### SUPPLIED INFORMATION ###

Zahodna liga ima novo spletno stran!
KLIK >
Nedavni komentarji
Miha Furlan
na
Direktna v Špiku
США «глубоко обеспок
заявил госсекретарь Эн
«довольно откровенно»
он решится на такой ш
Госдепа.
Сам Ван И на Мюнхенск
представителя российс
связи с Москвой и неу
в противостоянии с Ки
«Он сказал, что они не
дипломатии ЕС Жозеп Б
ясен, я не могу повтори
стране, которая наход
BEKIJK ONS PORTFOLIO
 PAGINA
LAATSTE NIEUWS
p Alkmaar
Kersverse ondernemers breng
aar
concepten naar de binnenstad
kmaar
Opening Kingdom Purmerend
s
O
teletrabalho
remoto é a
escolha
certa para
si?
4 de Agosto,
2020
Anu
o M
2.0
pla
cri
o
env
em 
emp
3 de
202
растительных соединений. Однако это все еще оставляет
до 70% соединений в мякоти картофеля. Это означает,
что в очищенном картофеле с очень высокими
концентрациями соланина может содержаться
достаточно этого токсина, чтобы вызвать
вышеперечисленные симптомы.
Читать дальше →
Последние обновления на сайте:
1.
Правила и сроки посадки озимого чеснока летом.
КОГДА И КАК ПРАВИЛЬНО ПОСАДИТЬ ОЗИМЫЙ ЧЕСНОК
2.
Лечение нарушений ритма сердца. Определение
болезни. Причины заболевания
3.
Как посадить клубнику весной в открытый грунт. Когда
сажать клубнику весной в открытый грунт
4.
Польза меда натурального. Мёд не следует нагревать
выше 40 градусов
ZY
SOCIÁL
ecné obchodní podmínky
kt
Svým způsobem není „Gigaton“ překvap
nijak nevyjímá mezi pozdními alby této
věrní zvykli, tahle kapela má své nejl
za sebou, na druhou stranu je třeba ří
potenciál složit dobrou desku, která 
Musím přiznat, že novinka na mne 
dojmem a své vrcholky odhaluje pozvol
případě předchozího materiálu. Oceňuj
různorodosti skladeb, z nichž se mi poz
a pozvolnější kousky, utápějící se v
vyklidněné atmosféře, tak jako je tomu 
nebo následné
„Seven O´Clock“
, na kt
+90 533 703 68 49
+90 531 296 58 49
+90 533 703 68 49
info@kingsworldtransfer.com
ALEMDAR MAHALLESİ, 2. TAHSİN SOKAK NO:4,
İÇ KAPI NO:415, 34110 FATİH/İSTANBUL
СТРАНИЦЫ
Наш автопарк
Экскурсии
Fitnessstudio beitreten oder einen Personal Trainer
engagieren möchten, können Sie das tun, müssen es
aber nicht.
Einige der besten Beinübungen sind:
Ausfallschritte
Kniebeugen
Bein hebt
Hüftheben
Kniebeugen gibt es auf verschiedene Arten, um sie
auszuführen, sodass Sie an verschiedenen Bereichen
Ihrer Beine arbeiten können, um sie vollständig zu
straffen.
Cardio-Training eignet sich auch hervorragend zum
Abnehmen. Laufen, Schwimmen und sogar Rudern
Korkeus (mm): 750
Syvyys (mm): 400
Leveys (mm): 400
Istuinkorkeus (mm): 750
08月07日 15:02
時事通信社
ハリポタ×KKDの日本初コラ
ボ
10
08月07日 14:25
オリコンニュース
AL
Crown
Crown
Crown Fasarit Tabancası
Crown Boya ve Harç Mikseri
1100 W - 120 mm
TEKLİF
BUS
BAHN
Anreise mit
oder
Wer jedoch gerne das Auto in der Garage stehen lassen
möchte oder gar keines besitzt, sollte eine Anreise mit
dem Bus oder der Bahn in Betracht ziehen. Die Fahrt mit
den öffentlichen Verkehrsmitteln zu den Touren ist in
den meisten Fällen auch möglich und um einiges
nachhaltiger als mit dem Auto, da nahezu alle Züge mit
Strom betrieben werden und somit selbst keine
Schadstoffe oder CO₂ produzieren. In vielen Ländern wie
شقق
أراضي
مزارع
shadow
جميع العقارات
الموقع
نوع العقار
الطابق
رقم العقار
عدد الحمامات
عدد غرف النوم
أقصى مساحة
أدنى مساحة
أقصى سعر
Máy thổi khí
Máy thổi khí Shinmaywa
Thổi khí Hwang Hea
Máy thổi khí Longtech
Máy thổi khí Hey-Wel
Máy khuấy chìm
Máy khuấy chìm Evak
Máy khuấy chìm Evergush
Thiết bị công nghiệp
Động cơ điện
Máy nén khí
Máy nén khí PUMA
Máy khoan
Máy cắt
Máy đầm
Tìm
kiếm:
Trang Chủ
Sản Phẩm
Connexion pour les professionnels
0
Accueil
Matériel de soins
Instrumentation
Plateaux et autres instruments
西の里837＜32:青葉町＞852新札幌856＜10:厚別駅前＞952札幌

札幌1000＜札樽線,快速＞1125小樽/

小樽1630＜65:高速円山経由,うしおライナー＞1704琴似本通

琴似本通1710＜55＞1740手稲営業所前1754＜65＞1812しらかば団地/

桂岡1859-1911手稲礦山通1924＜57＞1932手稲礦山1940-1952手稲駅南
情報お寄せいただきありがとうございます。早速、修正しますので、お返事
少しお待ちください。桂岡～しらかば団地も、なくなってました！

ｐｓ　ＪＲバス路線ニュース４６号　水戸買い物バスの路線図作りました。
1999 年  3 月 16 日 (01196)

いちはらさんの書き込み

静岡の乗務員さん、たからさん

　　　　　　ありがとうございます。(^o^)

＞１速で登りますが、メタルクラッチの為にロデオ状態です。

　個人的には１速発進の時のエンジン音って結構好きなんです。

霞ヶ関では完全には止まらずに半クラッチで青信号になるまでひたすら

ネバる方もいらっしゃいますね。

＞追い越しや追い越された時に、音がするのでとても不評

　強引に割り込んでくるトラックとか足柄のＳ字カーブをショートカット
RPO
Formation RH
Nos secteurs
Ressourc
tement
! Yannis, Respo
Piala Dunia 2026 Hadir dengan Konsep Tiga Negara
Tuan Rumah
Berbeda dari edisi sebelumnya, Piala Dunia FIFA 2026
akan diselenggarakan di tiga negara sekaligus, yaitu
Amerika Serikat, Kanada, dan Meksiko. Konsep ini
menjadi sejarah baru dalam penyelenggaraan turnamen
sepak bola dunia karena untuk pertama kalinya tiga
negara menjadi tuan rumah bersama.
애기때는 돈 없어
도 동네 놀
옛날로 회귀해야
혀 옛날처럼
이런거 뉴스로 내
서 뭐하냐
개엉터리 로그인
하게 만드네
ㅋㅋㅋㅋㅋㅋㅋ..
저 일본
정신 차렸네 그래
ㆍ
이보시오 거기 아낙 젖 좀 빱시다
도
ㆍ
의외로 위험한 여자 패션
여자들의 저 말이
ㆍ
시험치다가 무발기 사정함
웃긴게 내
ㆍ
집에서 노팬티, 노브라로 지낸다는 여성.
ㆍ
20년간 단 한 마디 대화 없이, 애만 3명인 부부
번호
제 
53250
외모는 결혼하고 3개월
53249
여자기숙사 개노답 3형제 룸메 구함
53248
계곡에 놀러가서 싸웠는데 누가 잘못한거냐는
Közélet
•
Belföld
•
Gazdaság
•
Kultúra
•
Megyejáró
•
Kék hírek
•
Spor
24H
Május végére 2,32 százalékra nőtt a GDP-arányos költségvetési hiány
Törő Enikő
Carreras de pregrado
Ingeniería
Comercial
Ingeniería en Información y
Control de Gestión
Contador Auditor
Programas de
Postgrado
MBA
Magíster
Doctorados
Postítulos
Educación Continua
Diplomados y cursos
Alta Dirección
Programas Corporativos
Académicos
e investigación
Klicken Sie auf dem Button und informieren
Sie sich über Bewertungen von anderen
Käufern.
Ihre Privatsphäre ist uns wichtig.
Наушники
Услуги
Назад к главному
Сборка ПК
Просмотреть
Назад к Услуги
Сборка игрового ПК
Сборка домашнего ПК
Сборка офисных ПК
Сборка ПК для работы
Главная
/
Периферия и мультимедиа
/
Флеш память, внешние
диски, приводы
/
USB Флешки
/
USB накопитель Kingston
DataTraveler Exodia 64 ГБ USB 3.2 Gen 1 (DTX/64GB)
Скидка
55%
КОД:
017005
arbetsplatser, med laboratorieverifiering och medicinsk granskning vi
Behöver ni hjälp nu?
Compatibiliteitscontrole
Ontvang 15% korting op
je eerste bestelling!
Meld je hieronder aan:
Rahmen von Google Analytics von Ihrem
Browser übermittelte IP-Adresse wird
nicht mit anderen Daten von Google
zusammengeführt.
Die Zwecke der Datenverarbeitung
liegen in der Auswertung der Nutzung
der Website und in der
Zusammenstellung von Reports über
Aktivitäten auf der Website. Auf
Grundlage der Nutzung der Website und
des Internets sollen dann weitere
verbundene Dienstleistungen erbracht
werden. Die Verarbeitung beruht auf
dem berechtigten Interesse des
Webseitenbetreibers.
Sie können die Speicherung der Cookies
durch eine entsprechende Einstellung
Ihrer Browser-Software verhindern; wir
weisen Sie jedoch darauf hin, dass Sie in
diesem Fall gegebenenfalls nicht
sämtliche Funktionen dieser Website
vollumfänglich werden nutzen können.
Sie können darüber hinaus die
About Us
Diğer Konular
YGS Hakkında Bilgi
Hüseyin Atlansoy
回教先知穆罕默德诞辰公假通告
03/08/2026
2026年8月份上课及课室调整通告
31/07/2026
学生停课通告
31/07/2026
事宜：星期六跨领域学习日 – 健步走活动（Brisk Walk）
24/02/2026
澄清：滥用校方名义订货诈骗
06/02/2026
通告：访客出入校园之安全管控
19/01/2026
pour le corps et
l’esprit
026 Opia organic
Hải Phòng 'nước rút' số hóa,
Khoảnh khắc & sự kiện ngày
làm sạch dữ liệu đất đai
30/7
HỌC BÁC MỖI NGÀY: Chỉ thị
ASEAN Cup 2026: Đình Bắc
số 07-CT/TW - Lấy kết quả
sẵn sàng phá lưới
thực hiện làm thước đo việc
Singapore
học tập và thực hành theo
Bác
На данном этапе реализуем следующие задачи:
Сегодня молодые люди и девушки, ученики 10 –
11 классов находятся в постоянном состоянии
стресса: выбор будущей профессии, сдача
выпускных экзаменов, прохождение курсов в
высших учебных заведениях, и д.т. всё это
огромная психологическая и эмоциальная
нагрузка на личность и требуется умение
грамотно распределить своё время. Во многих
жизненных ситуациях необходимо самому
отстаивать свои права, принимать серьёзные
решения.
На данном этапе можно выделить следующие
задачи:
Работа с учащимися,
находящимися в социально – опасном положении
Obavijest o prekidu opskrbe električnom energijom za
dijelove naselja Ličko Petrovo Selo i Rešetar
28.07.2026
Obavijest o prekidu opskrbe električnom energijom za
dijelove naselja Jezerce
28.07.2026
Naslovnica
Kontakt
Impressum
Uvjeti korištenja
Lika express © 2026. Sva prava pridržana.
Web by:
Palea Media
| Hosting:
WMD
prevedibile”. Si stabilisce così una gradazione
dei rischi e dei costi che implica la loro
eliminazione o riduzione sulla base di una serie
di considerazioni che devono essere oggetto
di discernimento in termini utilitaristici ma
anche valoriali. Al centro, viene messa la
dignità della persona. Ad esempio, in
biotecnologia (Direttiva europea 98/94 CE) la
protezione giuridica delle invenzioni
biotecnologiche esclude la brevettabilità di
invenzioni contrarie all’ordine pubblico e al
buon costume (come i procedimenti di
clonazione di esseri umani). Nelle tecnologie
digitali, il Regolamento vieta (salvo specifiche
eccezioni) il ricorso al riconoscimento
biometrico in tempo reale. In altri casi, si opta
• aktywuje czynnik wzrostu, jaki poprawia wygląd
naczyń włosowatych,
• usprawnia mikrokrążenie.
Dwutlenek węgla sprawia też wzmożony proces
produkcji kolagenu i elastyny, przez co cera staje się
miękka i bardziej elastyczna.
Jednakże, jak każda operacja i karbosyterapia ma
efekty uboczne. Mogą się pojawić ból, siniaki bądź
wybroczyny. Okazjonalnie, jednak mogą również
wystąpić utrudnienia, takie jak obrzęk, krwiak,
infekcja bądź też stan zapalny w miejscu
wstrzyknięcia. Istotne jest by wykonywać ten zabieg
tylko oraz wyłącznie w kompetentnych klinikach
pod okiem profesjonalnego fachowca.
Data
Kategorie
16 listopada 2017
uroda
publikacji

###

> GOAL OF THE EXERCISE
Among the lines of the data above, find those with the word "следующие" and show them.

> SOLVED EXERCISE
На данном этапе реализуем следующие задачи:
На данном этапе можно выделить следующие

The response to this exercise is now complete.